Data records:
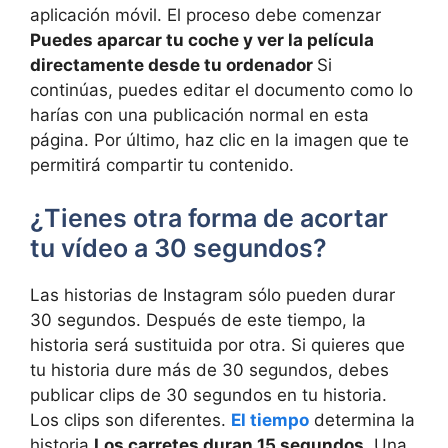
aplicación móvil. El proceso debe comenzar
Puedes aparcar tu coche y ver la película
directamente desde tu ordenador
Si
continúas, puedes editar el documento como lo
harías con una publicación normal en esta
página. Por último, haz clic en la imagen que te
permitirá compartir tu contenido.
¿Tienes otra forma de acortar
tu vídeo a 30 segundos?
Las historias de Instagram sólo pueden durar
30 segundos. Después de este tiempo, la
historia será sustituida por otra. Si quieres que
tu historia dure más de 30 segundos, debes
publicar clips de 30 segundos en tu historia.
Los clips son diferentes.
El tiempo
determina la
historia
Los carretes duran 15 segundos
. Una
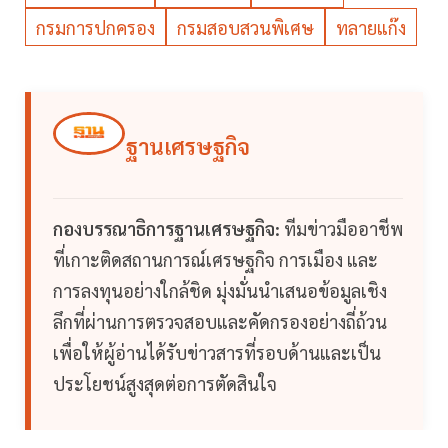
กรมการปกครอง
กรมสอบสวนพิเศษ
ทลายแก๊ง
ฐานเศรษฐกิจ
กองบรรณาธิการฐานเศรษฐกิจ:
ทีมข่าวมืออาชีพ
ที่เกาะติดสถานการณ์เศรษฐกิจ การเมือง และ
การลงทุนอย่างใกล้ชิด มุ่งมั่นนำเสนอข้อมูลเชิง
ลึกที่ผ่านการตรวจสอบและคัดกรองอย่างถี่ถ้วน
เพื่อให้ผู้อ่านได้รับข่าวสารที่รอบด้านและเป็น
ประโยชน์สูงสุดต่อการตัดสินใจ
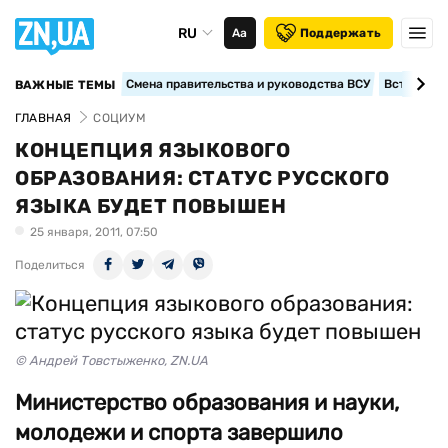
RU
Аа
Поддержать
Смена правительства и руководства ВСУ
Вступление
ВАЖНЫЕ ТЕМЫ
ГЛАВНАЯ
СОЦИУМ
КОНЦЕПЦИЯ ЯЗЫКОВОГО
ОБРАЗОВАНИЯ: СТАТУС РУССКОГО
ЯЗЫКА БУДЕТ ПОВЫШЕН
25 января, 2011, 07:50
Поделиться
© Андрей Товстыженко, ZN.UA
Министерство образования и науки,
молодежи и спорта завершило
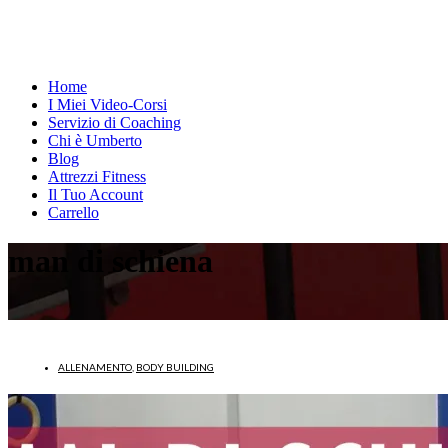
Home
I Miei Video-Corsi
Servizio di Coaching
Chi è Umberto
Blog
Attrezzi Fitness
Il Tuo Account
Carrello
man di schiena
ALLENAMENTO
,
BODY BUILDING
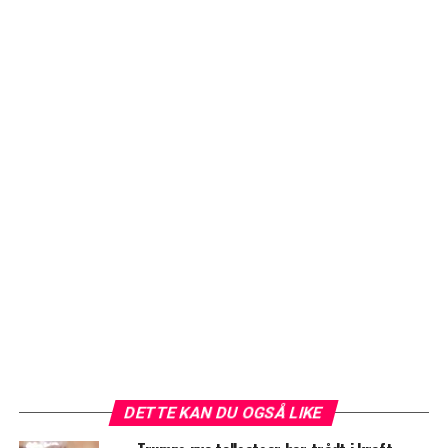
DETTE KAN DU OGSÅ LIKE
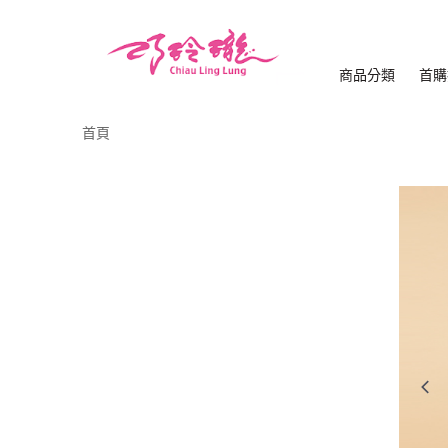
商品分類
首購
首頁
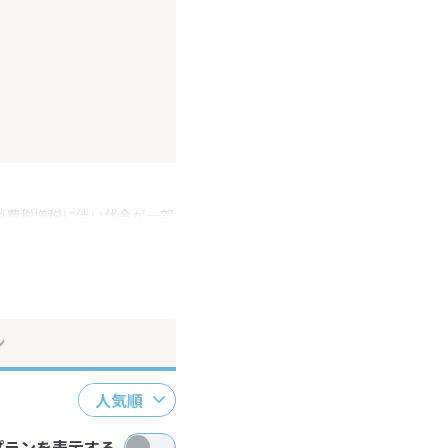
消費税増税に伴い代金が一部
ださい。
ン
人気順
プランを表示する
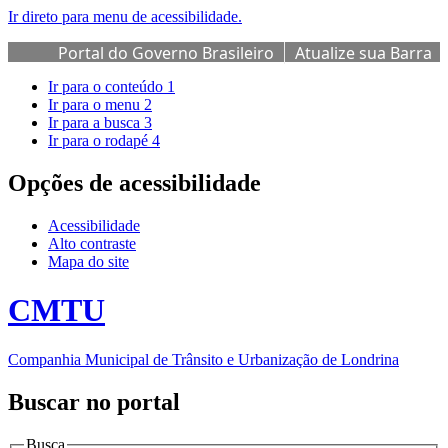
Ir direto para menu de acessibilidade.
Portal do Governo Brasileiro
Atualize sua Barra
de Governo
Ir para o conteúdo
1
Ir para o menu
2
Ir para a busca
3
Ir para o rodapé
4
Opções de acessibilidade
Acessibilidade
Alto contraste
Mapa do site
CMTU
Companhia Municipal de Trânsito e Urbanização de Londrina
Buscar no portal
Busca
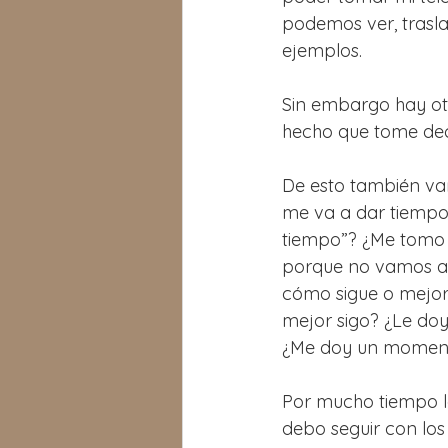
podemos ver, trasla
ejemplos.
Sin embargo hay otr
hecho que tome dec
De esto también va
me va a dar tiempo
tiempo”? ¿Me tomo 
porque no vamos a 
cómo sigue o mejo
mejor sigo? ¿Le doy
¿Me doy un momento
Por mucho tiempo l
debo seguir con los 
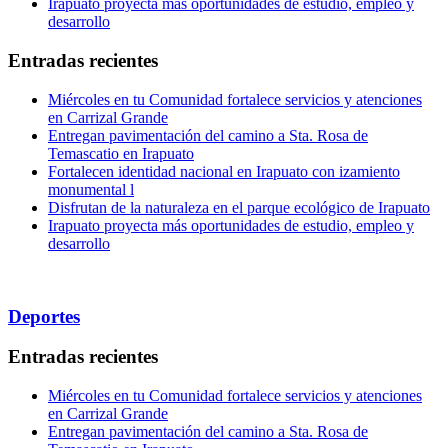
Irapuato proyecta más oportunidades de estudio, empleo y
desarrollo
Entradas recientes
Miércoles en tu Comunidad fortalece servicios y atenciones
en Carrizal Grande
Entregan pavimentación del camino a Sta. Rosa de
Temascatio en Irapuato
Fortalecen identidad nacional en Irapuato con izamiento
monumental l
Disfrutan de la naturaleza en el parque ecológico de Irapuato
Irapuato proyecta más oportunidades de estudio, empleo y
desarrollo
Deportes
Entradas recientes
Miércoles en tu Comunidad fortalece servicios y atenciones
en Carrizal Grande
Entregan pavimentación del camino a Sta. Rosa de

---

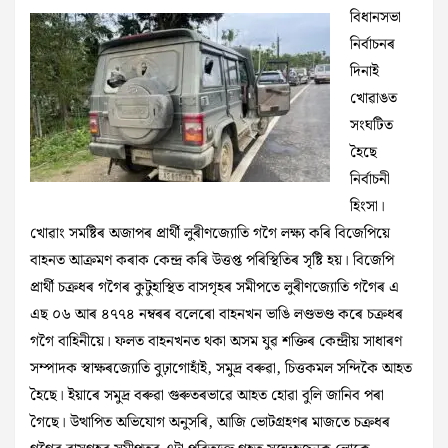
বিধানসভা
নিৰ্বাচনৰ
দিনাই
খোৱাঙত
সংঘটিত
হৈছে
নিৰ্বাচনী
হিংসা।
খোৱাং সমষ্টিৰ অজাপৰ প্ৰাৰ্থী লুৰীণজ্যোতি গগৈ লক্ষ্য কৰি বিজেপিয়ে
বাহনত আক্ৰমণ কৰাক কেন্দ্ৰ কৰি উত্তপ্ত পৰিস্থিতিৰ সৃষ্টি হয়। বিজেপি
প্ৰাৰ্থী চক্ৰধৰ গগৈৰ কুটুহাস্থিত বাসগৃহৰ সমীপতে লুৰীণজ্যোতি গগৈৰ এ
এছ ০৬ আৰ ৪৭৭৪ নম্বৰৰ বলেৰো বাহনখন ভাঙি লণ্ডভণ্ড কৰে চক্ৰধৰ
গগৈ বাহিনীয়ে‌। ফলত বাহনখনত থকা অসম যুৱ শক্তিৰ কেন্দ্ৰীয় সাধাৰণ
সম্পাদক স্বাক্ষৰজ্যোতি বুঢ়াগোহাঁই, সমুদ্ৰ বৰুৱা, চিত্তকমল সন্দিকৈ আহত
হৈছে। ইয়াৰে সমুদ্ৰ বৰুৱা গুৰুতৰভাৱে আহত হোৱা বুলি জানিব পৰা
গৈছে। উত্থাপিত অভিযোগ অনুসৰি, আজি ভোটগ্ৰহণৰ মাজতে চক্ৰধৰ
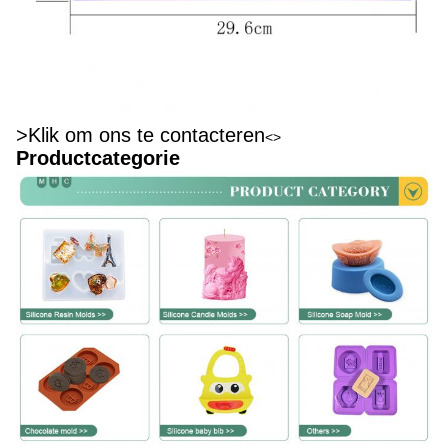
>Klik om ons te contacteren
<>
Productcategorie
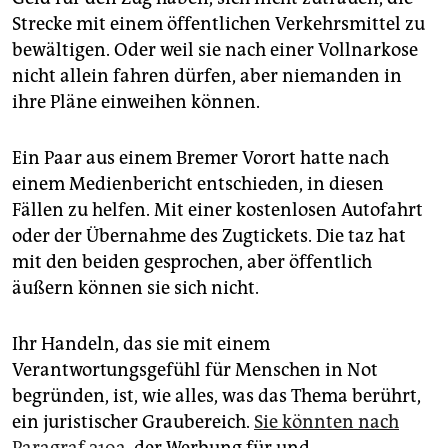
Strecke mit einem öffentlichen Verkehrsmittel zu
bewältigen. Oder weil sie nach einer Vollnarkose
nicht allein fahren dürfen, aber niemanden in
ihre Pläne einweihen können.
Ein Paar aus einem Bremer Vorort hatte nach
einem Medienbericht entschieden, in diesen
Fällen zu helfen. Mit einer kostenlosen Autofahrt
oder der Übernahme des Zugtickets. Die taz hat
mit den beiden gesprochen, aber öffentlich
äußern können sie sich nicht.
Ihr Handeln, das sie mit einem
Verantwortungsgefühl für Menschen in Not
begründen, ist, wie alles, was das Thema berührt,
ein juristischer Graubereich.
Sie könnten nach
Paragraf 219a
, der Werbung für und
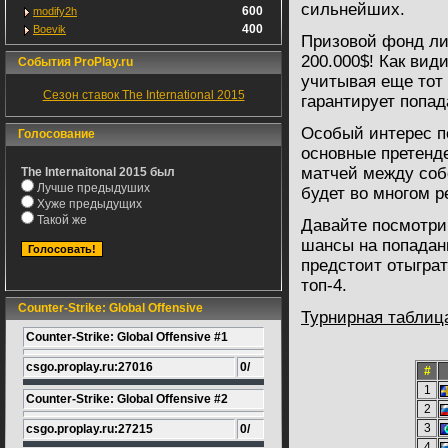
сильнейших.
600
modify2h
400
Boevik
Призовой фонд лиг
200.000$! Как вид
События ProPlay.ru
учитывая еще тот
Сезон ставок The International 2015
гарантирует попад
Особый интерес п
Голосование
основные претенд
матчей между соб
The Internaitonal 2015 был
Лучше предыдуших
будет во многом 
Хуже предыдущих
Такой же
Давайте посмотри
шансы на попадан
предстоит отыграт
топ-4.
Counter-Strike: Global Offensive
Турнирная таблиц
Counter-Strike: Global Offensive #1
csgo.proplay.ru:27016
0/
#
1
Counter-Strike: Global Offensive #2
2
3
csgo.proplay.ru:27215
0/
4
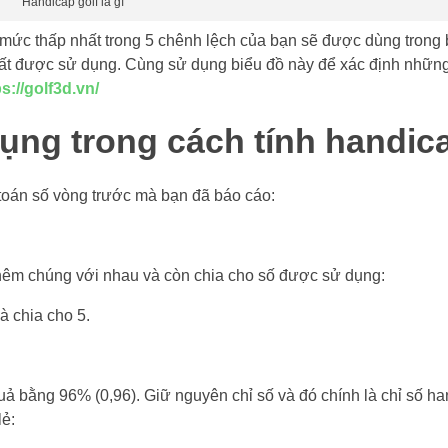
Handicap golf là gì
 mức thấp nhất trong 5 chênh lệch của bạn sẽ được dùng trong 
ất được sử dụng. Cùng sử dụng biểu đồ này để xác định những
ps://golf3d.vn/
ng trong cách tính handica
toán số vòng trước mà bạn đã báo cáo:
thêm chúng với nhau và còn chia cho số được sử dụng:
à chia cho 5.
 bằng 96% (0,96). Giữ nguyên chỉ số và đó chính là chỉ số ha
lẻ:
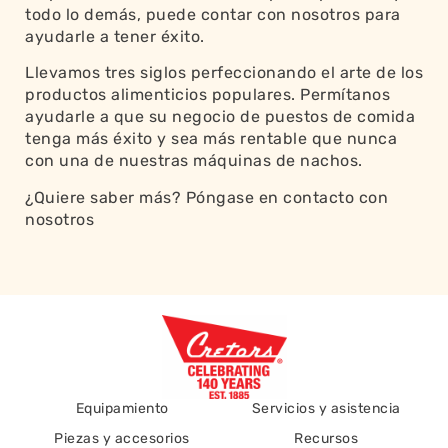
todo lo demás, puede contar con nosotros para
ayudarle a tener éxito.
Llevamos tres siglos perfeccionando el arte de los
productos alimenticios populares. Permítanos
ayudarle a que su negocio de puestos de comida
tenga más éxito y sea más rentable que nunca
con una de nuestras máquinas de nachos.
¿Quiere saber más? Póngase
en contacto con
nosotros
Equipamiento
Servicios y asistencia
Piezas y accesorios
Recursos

Exercise brief: Quote word for word only the lines above from the one containing "bằng 96% (0,96)." through the one containing "productos alimenticios populares. Permítanos". Pictures stay out of your copy.

Reply to the task:
 bằng 96% (0,96). Giữ nguyên chỉ số và đó chính là chỉ số ha
lẻ:
todo lo demás, puede contar con nosotros para
ayudarle a tener éxito.
Llevamos tres siglos perfeccionando el arte de los
productos alimenticios populares. Permítanos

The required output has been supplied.